Work order =>
The answer must be every line from the listing that holds the string "Inter".

Source data =>

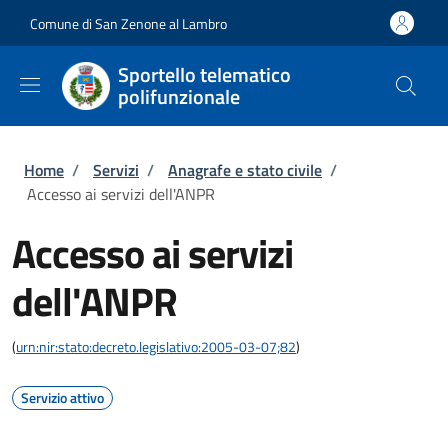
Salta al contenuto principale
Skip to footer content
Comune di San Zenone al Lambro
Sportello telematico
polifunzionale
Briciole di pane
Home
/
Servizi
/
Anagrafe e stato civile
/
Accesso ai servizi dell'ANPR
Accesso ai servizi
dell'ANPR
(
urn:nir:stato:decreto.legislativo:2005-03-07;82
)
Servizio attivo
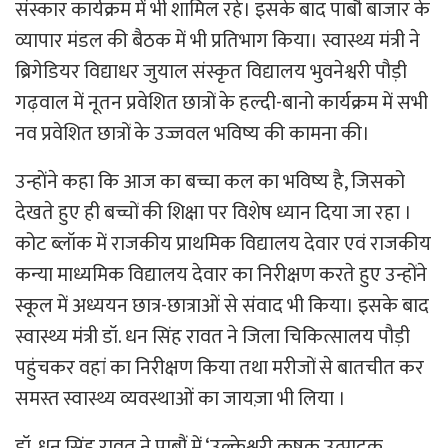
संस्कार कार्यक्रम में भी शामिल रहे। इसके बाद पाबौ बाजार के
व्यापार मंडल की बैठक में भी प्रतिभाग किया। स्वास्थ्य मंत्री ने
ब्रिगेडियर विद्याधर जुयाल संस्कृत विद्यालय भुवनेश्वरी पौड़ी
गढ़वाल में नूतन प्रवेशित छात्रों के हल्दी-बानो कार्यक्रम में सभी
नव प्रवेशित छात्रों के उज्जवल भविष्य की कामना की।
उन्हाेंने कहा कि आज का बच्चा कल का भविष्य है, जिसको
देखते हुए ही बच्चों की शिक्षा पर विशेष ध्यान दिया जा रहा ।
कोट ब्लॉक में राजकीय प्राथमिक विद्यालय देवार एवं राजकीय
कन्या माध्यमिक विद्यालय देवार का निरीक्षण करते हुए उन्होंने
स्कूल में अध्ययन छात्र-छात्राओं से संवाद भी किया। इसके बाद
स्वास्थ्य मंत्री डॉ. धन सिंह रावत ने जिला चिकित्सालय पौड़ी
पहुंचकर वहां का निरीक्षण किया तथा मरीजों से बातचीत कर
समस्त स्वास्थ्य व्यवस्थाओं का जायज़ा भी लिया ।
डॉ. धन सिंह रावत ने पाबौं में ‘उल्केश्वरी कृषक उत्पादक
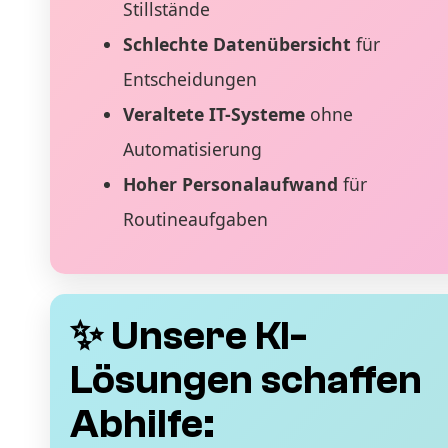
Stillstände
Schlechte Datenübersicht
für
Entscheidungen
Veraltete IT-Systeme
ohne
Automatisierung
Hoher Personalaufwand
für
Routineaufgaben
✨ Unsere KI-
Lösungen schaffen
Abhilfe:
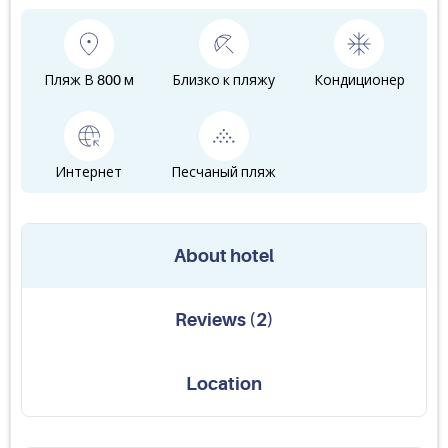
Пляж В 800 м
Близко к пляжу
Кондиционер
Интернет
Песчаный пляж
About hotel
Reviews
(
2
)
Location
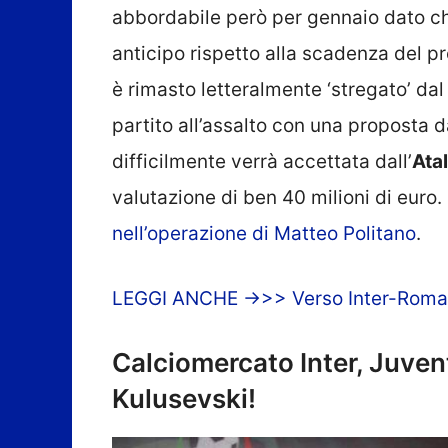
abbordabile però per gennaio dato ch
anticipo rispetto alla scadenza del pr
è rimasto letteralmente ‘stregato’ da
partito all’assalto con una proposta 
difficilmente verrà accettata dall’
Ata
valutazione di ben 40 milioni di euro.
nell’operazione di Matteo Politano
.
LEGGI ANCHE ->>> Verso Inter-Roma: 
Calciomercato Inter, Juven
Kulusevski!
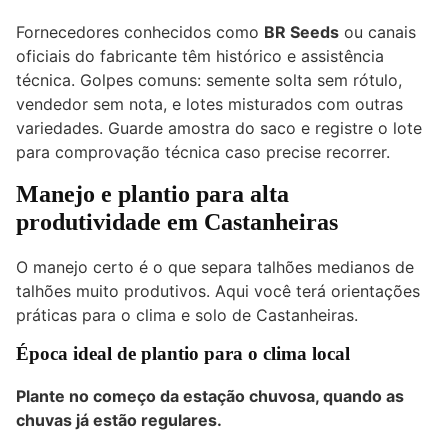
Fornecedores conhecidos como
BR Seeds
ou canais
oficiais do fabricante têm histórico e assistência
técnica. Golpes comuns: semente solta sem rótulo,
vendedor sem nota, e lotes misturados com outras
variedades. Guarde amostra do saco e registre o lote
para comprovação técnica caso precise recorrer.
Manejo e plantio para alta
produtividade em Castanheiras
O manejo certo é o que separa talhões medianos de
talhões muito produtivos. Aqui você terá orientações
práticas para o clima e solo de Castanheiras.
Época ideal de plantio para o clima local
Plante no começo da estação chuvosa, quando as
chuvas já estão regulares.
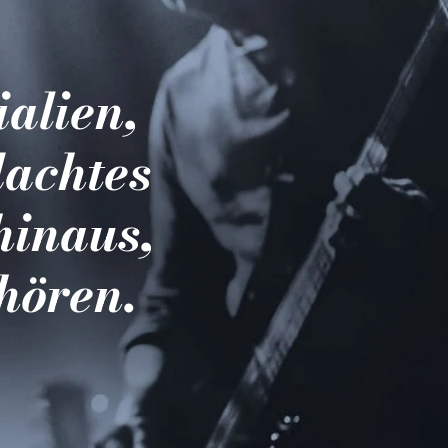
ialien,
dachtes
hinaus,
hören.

Solution to this task =>
LEGGI ANCHE ->>> Verso Inter-Roma: 
Calciomercato Inter, Juven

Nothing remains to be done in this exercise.